Working data: Begin
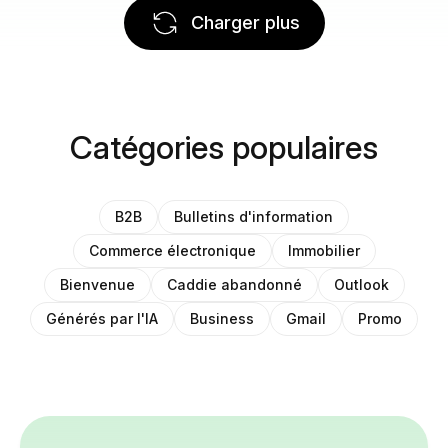
Charger plus
Catégories populaires
B2B
Bulletins d'information
Commerce électronique
Immobilier
Bienvenue
Caddie abandonné
Outlook
Générés par l'IA
Business
Gmail
Promo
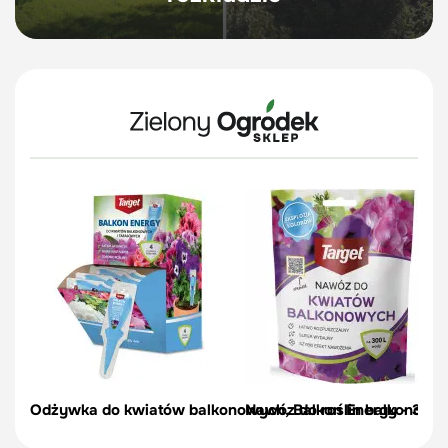
Odżywka do kwiatów balkonowych, Balkon Energy - 35 m
Nawóz do roślin balkonowych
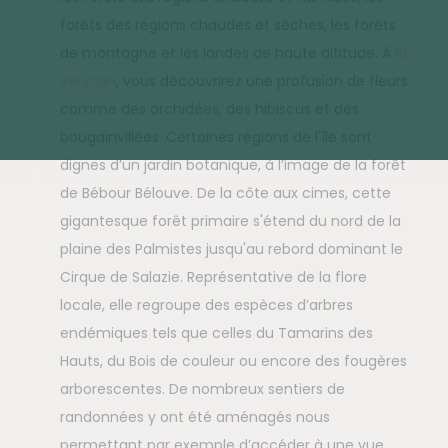
forêts des régions chaudes et sèches, les forêts
de montagne et les landes de haute altitude. À
la
Réunion
, vous découvrirez une profusion de fleurs
comme des orchidées, des hibiscus et des
bougainvillées. Certaines régions de l'île sont
dignes d’un jardin botanique, à l’image de la forêt
de Bébour Bélouve. De la côte aux cimes, cette
gigantesque forêt primaire s'étend du nord de la
plaine des Palmistes jusqu'au rebord dominant le
Cirque de Salazie. Représentative de la flore
locale, elle regroupe des espèces d’arbres
endémiques tels que celles du Tamarins des
Hauts, du Bois de couleur ou encore des fougères
arborescentes. De nombreux sentiers de
randonnées y ont été aménagés nous
permettant par exemple d’accéder à une vue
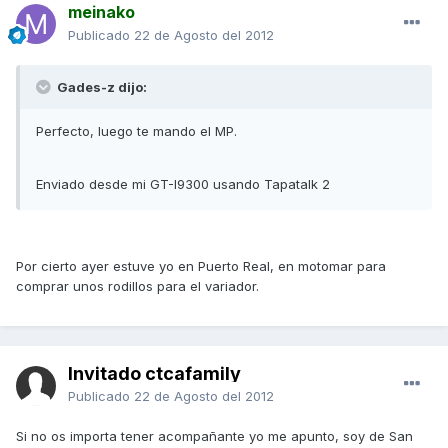
meinako
Publicado
22 de Agosto del 2012
Gades-z dijo:
Perfecto, luego te mando el MP.
Enviado desde mi GT-I9300 usando Tapatalk 2
Por cierto ayer estuve yo en Puerto Real, en motomar para
comprar unos rodillos para el variador.
Invitado ctcafamily
Publicado
22 de Agosto del 2012
Si no os importa tener acompañante yo me apunto, soy de San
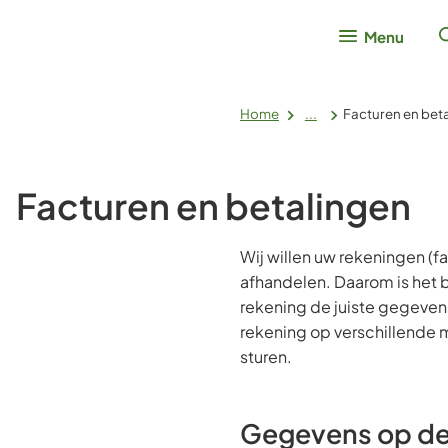
Menu
Home
...
Facturen en bet
Facturen en betalingen
Wij willen uw rekeningen (fa
afhandelen. Daarom is het b
rekening de juiste gegevens
rekening op verschillende 
sturen.
Gegevens op de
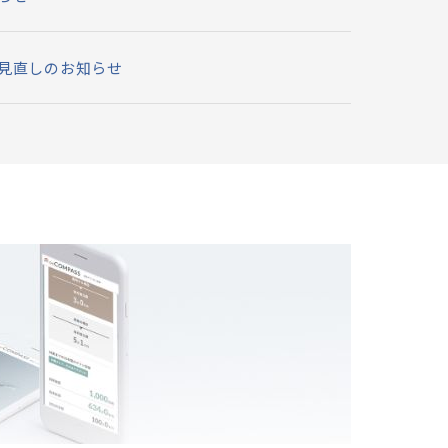
分の見直しのお知らせ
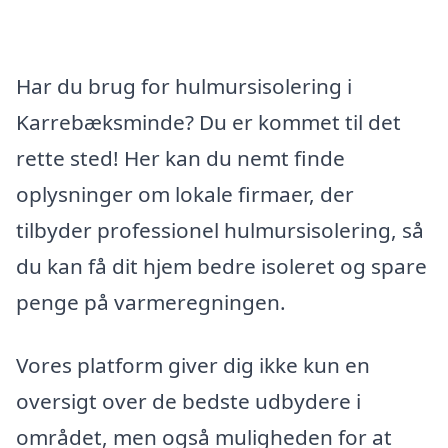
Har du brug for hulmursisolering i
Karrebæksminde? Du er kommet til det
rette sted! Her kan du nemt finde
oplysninger om lokale firmaer, der
tilbyder professionel hulmursisolering, så
du kan få dit hjem bedre isoleret og spare
penge på varmeregningen.
Vores platform giver dig ikke kun en
oversigt over de bedste udbydere i
området, men også muligheden for at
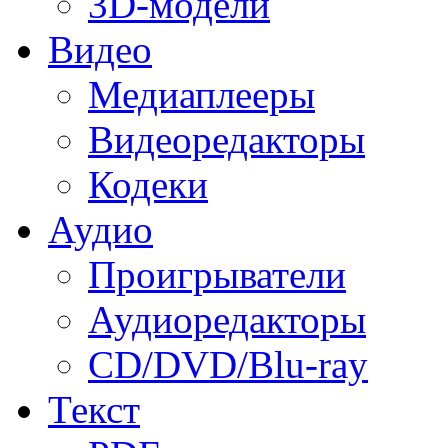
3D-модели
Видео
Медиаплееры
Видеоредакторы
Кодеки
Аудио
Проигрыватели
Аудиоредакторы
CD/DVD/Blu-ray
Текст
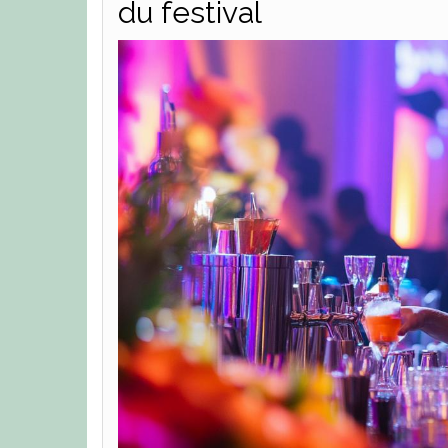
du festival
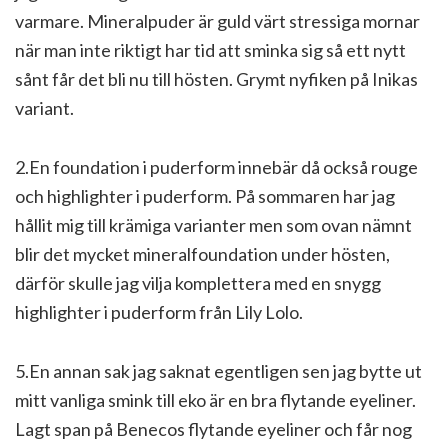
varmare. Mineralpuder är guld värt stressiga mornar
när man inte riktigt har tid att sminka sig så ett nytt
sånt får det bli nu till hösten. Grymt nyfiken på Inikas
variant.
2.En foundation i puderform innebär då också rouge
och highlighter i puderform. På sommaren har jag
hållit mig till krämiga varianter men som ovan nämnt
blir det mycket mineralfoundation under hösten,
därför skulle jag vilja komplettera med en snygg
highlighter i puderform från Lily Lolo.
5.En annan sak jag saknat egentligen sen jag bytte ut
mitt vanliga smink till eko är en bra flytande eyeliner.
Lagt span på Benecos flytande eyeliner och får nog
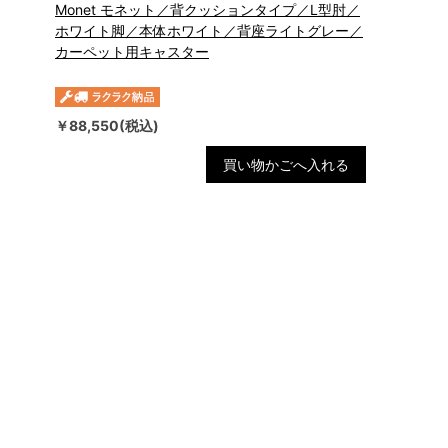
Monet モネット／背クッションタイプ／L型肘／
ホワイト脚／本体ホワイト／背座ライトグレー／
カーペット用キャスター
￥88,550(税込)
買い物かごへ入れる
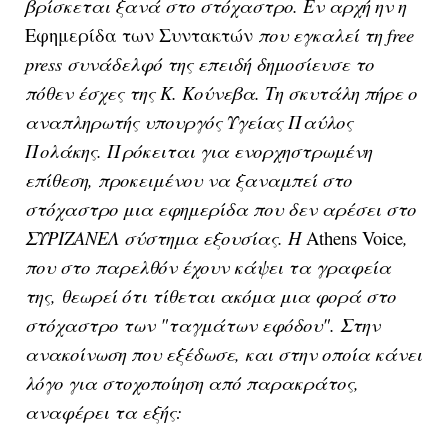
βρίσκεται ξανά στο στόχαστρο. Eν αρχή ην η
Εφημερίδα των Συντακτών
που εγκαλεί τη free
press συνάδελφό της επειδή δημοσίευσε το
πόθεν έσχες της Κ. Κούνεβα. Τη σκυτάλη πήρε ο
αναπληρωτής υπουργός Υγείας Παύλος
Πολάκης. Πρόκειται για ενορχηστρωμένη
επίθεση, προκειμένου να ξαναμπεί στο
στόχαστρο μια εφημερίδα που δεν αρέσει στο
ΣΥΡΙΖΑΝΕΛ σύστημα εξουσίας. H
Athens Voice
,
που στο παρελθόν έχουν κάψει τα γραφεία
της, θεωρεί ότι τίθεται ακόμα μια φορά στο
στόχαστρο των "ταγμάτων εφόδου". Στην
ανακοίνωση που εξέδωσε, και στην οποία κάνει
λόγο για στοχοποίηση από παρακράτος,
αναφέρει τα εξής:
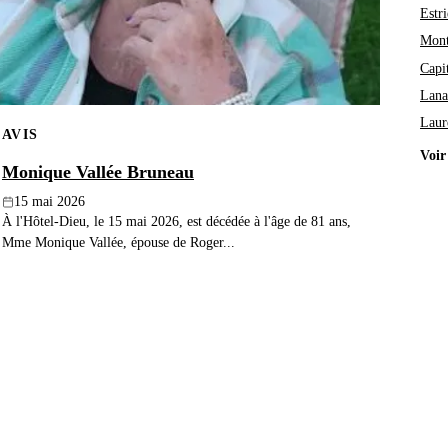
Estri
Mont
Capi
Lana
Laur
AVIS
Voir
Monique Vallée Bruneau
15 mai 2026
À l'Hôtel-Dieu, le 15 mai 2026, est décédée à l'âge de 81 ans,
Mme Monique Vallée, épouse de Roger...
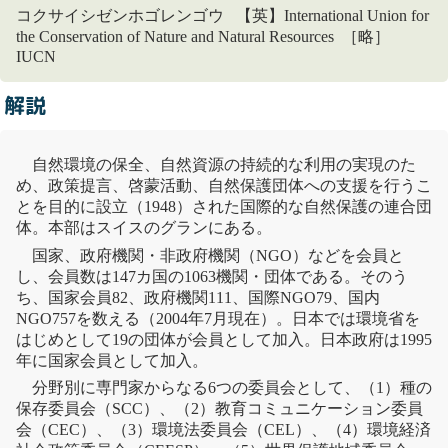
コクサイシゼンホゴレンゴウ 【英】International Union for
the Conservation of Nature and Natural Resources ［略］
IUCN
解説
自然環境の保全、自然資源の持続的な利用の実現のた
め、政策提言、啓蒙活動、
自然保護
団体への支援を行うこ
とを目的に設立（1948）された国際的な
自然保護
の連合団
体。本部はスイスのグランにある。
国家、政府機関・非政府機関（NGO）などを会員と
し、会員数は147カ国の1063機関・団体である。そのう
ち、国家会員82、政府機関111、国際NGO79、国内
NGO757を数える（2004年7月現在）。日本では環境省を
はじめとして19の団体が会員として加入。日本政府は1995
年に国家会員として加入。
分野別に専門家からなる6つの委員会として、（1）
種の
保存委員会
（SCC）、（2）教育コミュニケーション委員
会（CEC）、（3）環境法委員会（CEL）、（4）環境経済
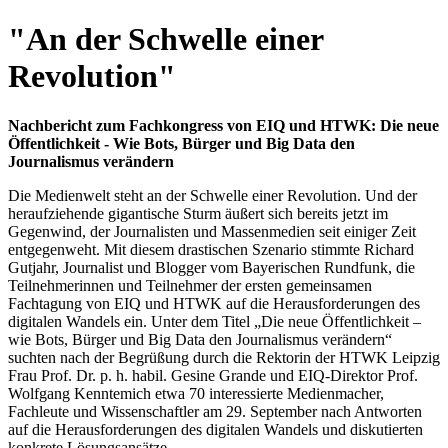
"An der Schwelle einer
Revolution"
Nachbericht zum Fachkongress von EIQ und HTWK: Die neue
Öffentlichkeit - Wie Bots, Bürger und Big Data den
Journalismus verändern
Die Medienwelt steht an der Schwelle einer Revolution. Und der
heraufziehende gigantische Sturm äußert sich bereits jetzt im
Gegenwind, der Journalisten und Massenmedien seit einiger Zeit
entgegenweht. Mit diesem drastischen Szenario stimmte Richard
Gutjahr, Journalist und Blogger vom Bayerischen Rundfunk, die
Teilnehmerinnen und Teilnehmer der ersten gemeinsamen
Fachtagung von EIQ und HTWK auf die Herausforderungen des
digitalen Wandels ein. Unter dem Titel „Die neue Öffentlichkeit –
wie Bots, Bürger und Big Data den Journalismus verändern“
suchten nach der Begrüßung durch die Rektorin der HTWK Leipzig
Frau Prof. Dr. p. h. habil. Gesine Grande und EIQ-Direktor Prof.
Wolfgang Kenntemich etwa 70 interessierte Medienmacher,
Fachleute und Wissenschaftler am 29. September nach Antworten
auf die Herausforderungen des digitalen Wandels und diskutierten
konkrete Lösungsansätze.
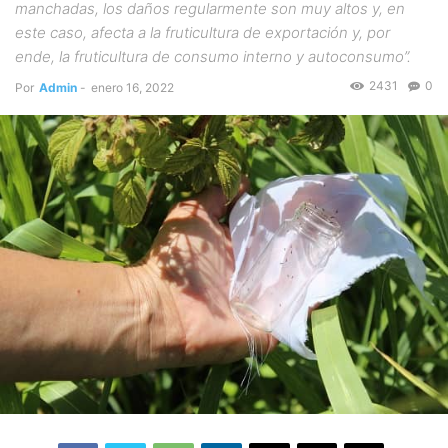
manchadas, los daños regularmente son muy altos y, en
este caso, afecta a la fruticultura de exportación y, por
ende, la fruticultura de consumo interno y autoconsumo”.
2431
0
Por
Admin
-
enero 16, 2022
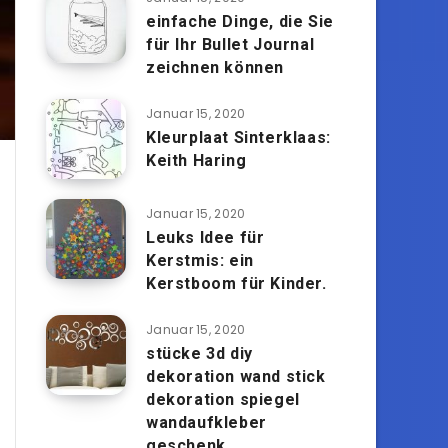
einfache Dinge, die Sie
für Ihr Bullet Journal
zeichnen können
Januar 15, 2020
Kleurplaat Sinterklaas:
Keith Haring
Januar 15, 2020
Leuks Idee für
Kerstmis: ein
Kerstboom für Kinder.
Januar 15, 2020
stücke 3d diy
dekoration wand stick
dekoration spiegel
wandaufkleber
geschenk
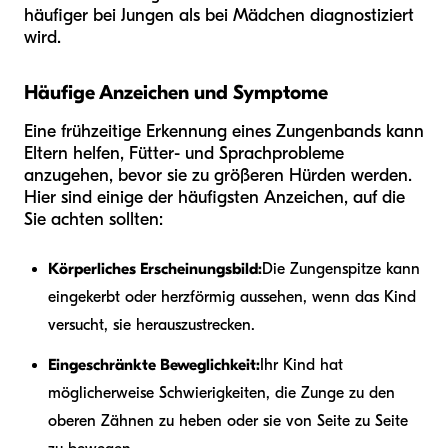
häufiger bei Jungen als bei Mädchen diagnostiziert
wird.
Häufige Anzeichen und Symptome
Eine frühzeitige Erkennung eines Zungenbands kann
Eltern helfen, Fütter- und Sprachprobleme
anzugehen, bevor sie zu größeren Hürden werden.
Hier sind einige der häufigsten Anzeichen, auf die
Sie achten sollten:
Körperliches Erscheinungsbild:
Die Zungenspitze kann
eingekerbt oder herzförmig aussehen, wenn das Kind
versucht, sie herauszustrecken.
Eingeschränkte Beweglichkeit:
Ihr Kind hat
möglicherweise Schwierigkeiten, die Zunge zu den
oberen Zähnen zu heben oder sie von Seite zu Seite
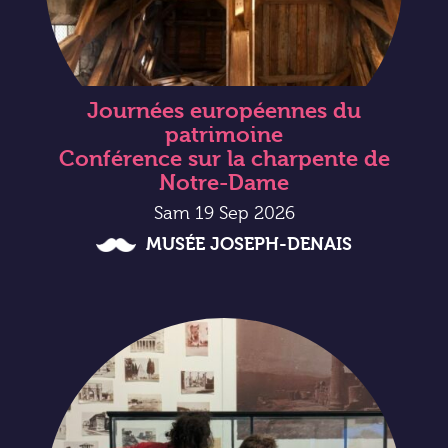
Journées européennes du
patrimoine
Conférence sur la charpente de
Notre-Dame
Sam 19 Sep 2026
MUSÉE JOSEPH-DENAIS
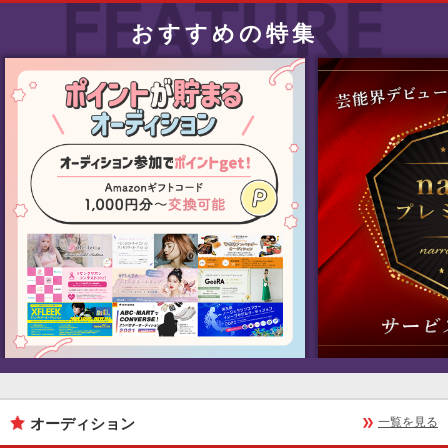
おすすめの特集
オーディション
一覧を見る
Working data: End
Count the lines of the records that contain the word "balkonowych". Give only the count.

2